The cells were exposed with LPS for 6 h, and then cells were treated with PAg‐miR (either inhibitor or mimic) for 48 h. The cells were extracted using a stripping buffer. The cells were lysed using a lysis buffer and proteins are collected and quantified using BCA protein assay kit. The proteins are separated on a 10% SDS‐PAGE gel and transferred to nitrocellulose membrane and then blocked for 1 h using 5% skim milk. After blocking, membranes were incubated with primary antibodies, including IL‐1β, TNF‐α, b‐actin, Bax, c‐Caspase‐3, ATG5, and LC3‐II/I, respectively, and incubated overnight at 4°C. Next day, membranes are washed and incubated with secondary antibody for 1 h at room temperature. Secondary antibodies (Abcam) included goat anti‐rabbit IgG (ab6721, 1:5000) and goat anti‐mouse IgG (ab6789, 1:5000). Signals of proteins were captured using a Bio‐Rad ChemiDoc™ XRS system (Bio‐Rad, Hercules, CA, USA).

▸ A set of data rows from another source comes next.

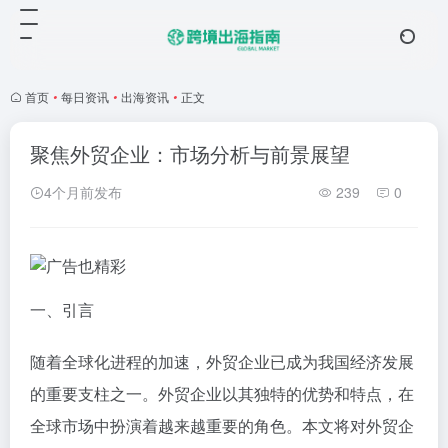
首页
•
每日资讯
•
出海资讯
•
正文
聚焦外贸企业：市场分析与前景展望
4个月前发布
239
0
一、引言
随着全球化进程的加速，外贸企业已成为我国经济发展
的重要支柱之一。外贸企业以其独特的优势和特点，在
全球市场中扮演着越来越重要的角色。本文将对外贸企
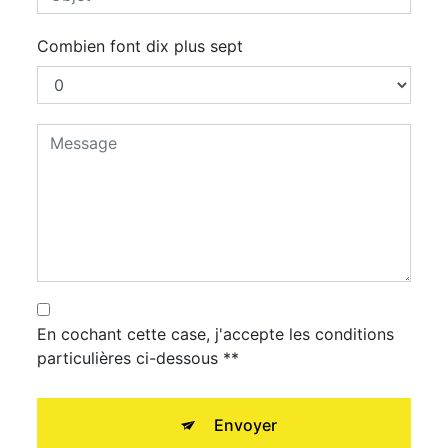
Combien font dix plus sept
En cochant cette case, j'accepte les conditions
particulières ci-dessous **
Envoyer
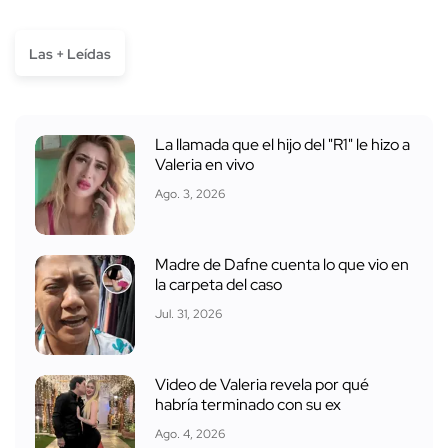
Las + Leídas
La llamada que el hijo del "R1" le hizo a
Valeria en vivo
Ago. 3, 2026
Madre de Dafne cuenta lo que vio en
la carpeta del caso
Jul. 31, 2026
Video de Valeria revela por qué
habría terminado con su ex
Ago. 4, 2026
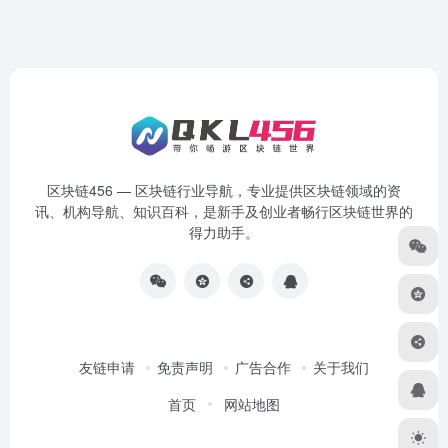
区块链456 — 区块链行业导航，专业提供区块链领域的资
讯、机构导航、知识百科，是新手及创业者畅行区块链世界的
得力助手。
友链申请
免责声明
广告合作
关于我们
首页
网站地图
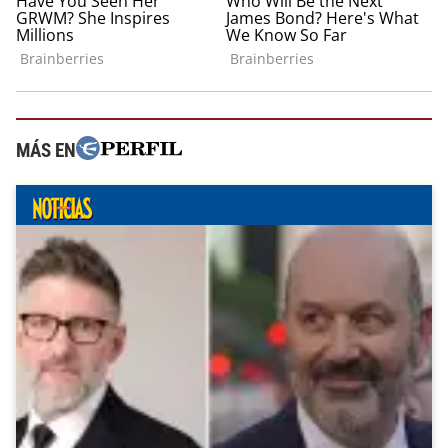
MÁS EN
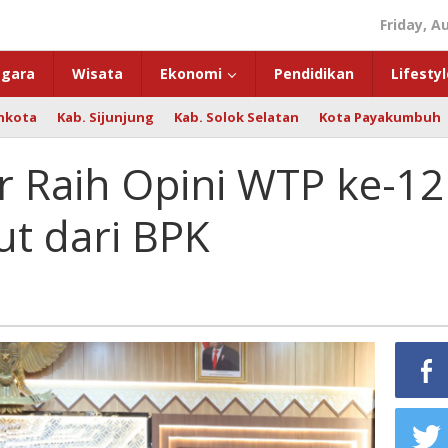
Friday, A
gara
Wisata
Ekonomi
Pendidikan
Lifestyl
hkota
Kab. Sijunjung
Kab. Solok Selatan
Kota Payakumbuh
 Raih Opini WTP ke-12
ut dari BPK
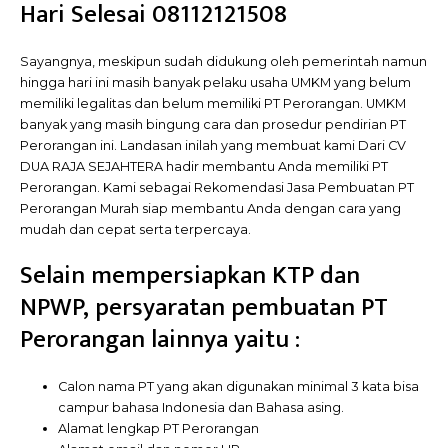
Hari Selesai 08112121508
Sayangnya, meskipun sudah didukung oleh pemerintah namun
hingga hari ini masih banyak pelaku usaha UMKM yang belum
memiliki legalitas dan belum memiliki PT Perorangan. UMKM
banyak yang masih bingung cara dan prosedur pendirian PT
Perorangan ini. Landasan inilah yang membuat kami Dari CV
DUA RAJA SEJAHTERA hadir membantu Anda memiliki PT
Perorangan. Kami sebagai Rekomendasi Jasa Pembuatan PT
Perorangan Murah siap membantu Anda dengan cara yang
mudah dan cepat serta terpercaya.
Selain mempersiapkan KTP dan
NPWP
, persyaratan pembuatan PT
Perorangan lainnya yaitu :
Calon nama PT yang akan digunakan minimal 3 kata bisa
campur bahasa Indonesia dan Bahasa asing.
Alamat lengkap PT Perorangan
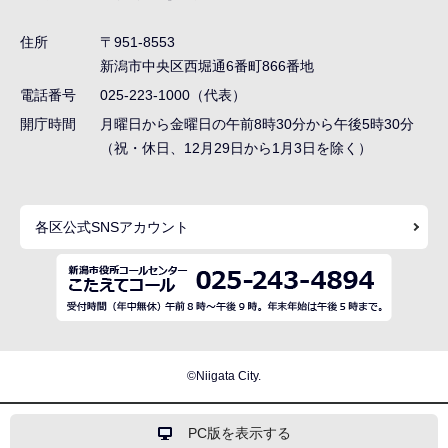
ビ
ゲ
住所
〒951-8553
ー
新潟市中央区西堀通6番町866番地
シ
電話番号
025-223-1000（代表）
ョ
開庁時間
月曜日から金曜日の午前8時30分から午後5時30分
ン
（祝・休日、12月29日から1月3日を除く）
こ
こ
各区公式SNSアカウント
ま
で
©Niigata City.
PC版を表示する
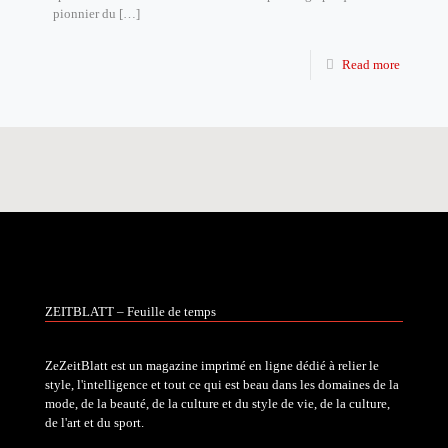
pionnier du
[…]
Read more
ZEITBLATT – Feuille de temps
ZeZeitBlatt est un magazine imprimé en ligne dédié à relier le
style, l'intelligence et tout ce qui est beau dans les domaines de la
mode, de la beauté, de la culture et du style de vie, de la culture,
de l'art et du sport.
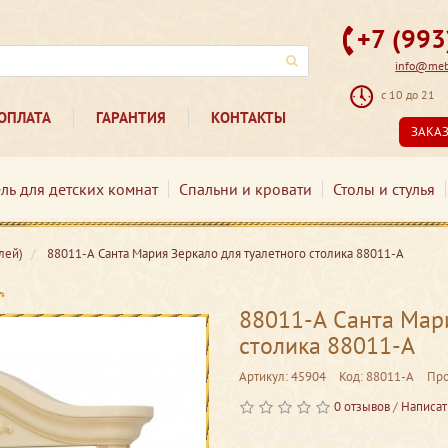
+7 (99
info@mebe
с 10 до 21
ОПЛАТА
ГАРАНТИЯ
КОНТАКТЫ
ЗАКА
ль для детских комнат
Спальни и кровати
Столы и стулья
лей)
88011-А Санта Мария Зеркало для туалетного столика 88011-А
88011-А Санта Мари
столика 88011-А
Артикул: 45904
Код: 88011-А
Про
0 отзывов
/
Написат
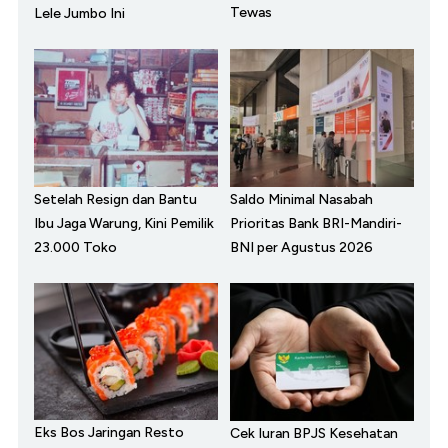
Tewas
Lele Jumbo Ini
Setelah Resign dan Bantu
Saldo Minimal Nasabah
Ibu Jaga Warung, Kini Pemilik
Prioritas Bank BRI-Mandiri-
23.000 Toko
BNI per Agustus 2026
Eks Bos Jaringan Resto
Cek Iuran BPJS Kesehatan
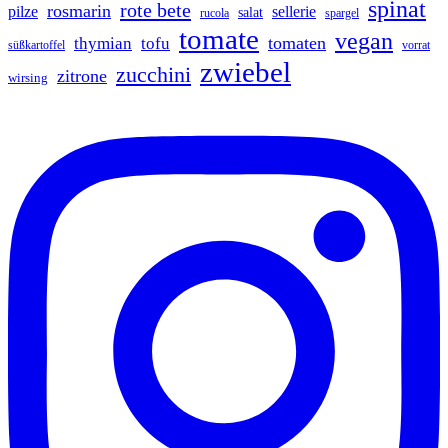
spinat
rote bete
rosmarin
pilze
sellerie
salat
spargel
rucola
tomate
vegan
tomaten
thymian
tofu
vorrat
süßkartoffel
zwiebel
zucchini
zitrone
wirsing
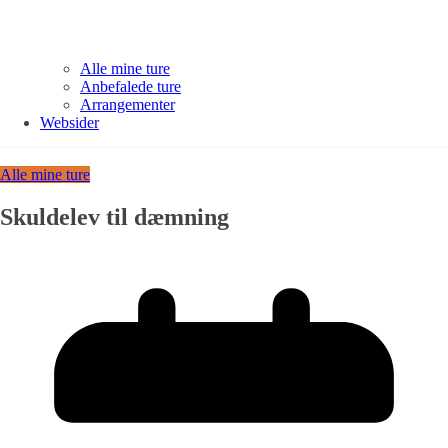
Alle mine ture
Anbefalede ture
Arrangementer
Websider
Alle mine ture
Skuldelev til dæmning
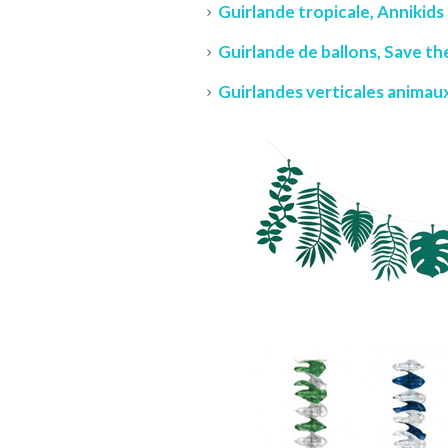
Guirlande tropicale, Annikids
Guirlande de ballons, Save t
Guirlandes verticales animaux 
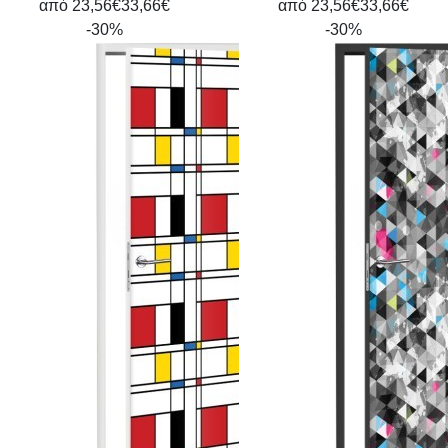
από
23,56€
33,66€
από
23,56€
33,66€
-30%
-30%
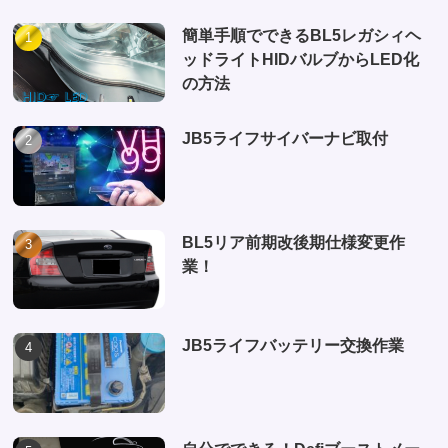
簡単手順でできるBL5レガシィヘ
ッドライトHIDバルブからLED化
の方法
JB5ライフサイバーナビ取付
BL5リア前期改後期仕様変更作
業！
JB5ライフバッテリー交換作業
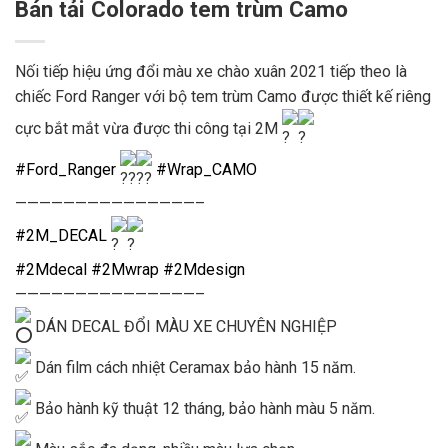
Bán tải Colorado tem trùm Camo
Nối tiếp hiệu ứng đổi màu xe chào xuân 2021 tiếp theo là
chiếc Ford Ranger với bộ tem trùm Camo được thiết kế riêng
cực bắt mắt vừa được thi công tại 2M
#Ford_Ranger
#Wrap_CAMO
———————————————–
#2M_DECAL
#2Mdecal
#2Mwrap
#2Mdesign
———————————————–
DÁN DECAL ĐỔI MÀU XE CHUYÊN NGHIỆP
Dán film cách nhiệt Ceramax bảo hành 15 năm.
Bảo hành kỹ thuật 12 tháng, bảo hành màu 5 năm.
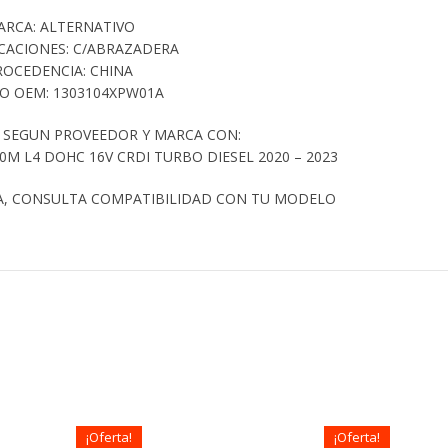
ARCA: ALTERNATIVO
ICACIONES: C/ABRAZADERA
ROCEDENCIA: CHINA
O OEM: 1303104XPW01A
 SEGUN PROVEEDOR Y MARCA CON:
M L4 DOHC 16V CRDI TURBO DIESEL 2020 – 2023
A, CONSULTA COMPATIBILIDAD CON TU MODELO
¡Oferta!
¡Oferta!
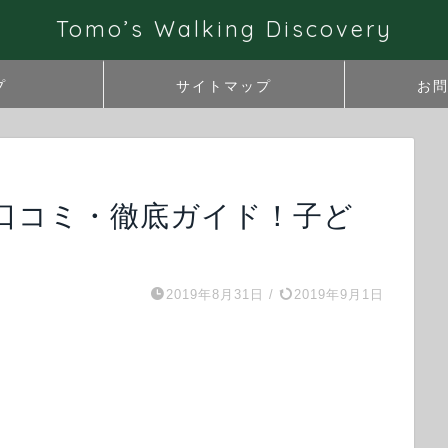
Tomo’s Walking Discovery
プ
サイトマップ
お
口コミ・徹底ガイド！子ど
2019年8月31日
/
2019年9月1日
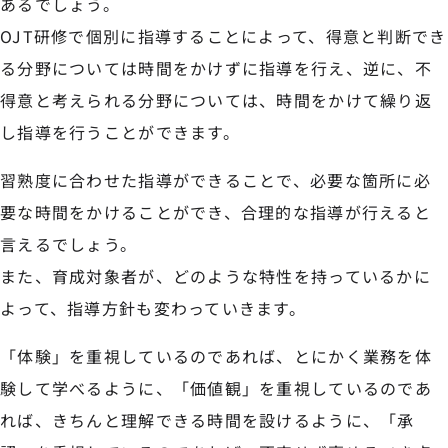
あるでしょう。
OJT研修で個別に指導することによって、得意と判断でき
る分野については時間をかけずに指導を行え、逆に、不
得意と考えられる分野については、時間をかけて繰り返
し指導を行うことができます。
習熟度に合わせた指導ができることで、必要な箇所に必
要な時間をかけることができ、合理的な指導が行えると
言えるでしょう。
また、育成対象者が、どのような特性を持っているかに
よって、指導方針も変わっていきます。
「体験」を重視しているのであれば、とにかく業務を体
験して学べるように、「価値観」を重視しているのであ
れば、きちんと理解できる時間を設けるように、「承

2.6 Apoptosis assay – flow cytometer

The apoptosis assay was carried out by flow cytometer after staining the cells with Annexin‐V and PI. The cells were exposed with LPS for 6 h, and then cells were treated with PAg‐miR (either inhibitor or mimic) for 48 h. The cells were scrapped and centrifuged at 1200 rpm for 5 min. The pellets were re‐dispersed in 50 µl of PBS. The cells were stained with 2.5 µl of Annexin and 2.5 µl of PI and incubated for 15 min in dark conditions. The volume was made up to 1000 µl with PBS and analysed using the BD FACS flow cytometer.

2.7 Statistical analysis

Student's t ‐test was used to determine statistical differences between two groups. P < 0.05 was considered significant. All the experiments were repeated three times.

3 Results and discussion

3.1 Formulation of miRNA‐30b‐loaded ionic cross‐linked polysaccharide NP

AKI is the direct result of toxicity of several small molecules such as anticancer drugs‐cisplatin or doxorubicin affects the physiological functions of glomerulus apparatus. miRNA‐30b is reported to contribute to the inflammatory cytokine‐mediated β‐cell dysfunction and actively involved in the melanoma cells immunosuppression. Therefore, present study is an attempt to study the role of miR‐303b in the treatment of AKI. Due to the abundant amine groups, PEI25k exhibited high DNA complexation ability and strong proton sponge effect, which endows PEI/miRNA complexes with the capacity to disrupt endo‐lysosomes and be internalised into cytoplasm. However, PEI/miRNA complexes were unstable during the systemic circulation in vivo, which would hinder their accumulation at tumour site. To solve this problem, PEGylation and molecular modification were two of the commonly used strategies; however, it results in low efficiency of gene loading and transportation. Therefore, negatively charged polysaccharides, such as sodium alginate, dextran sulphate, and hyaluronic acid, could shield the PEI/miRNA complexes (via electrostatic interactions) [18]. It could be inferred that both the biocompatibility and stability in blood could be improved by shielding PEI/miRNA complexes with polysaccharides. The polysaccharides with abundant carboxyl groups could be cross‐linked by metal ions, such as calcium ions. It was hypothesised that the stability of PEI/miRNA complexes in systemic circulation might be enhanced through Alginate shielding and Ca²⁺ cross‐linking strategy, while the transfection efficiency of PEI/miRNA complexes would not be weakened (Fig. 1 a).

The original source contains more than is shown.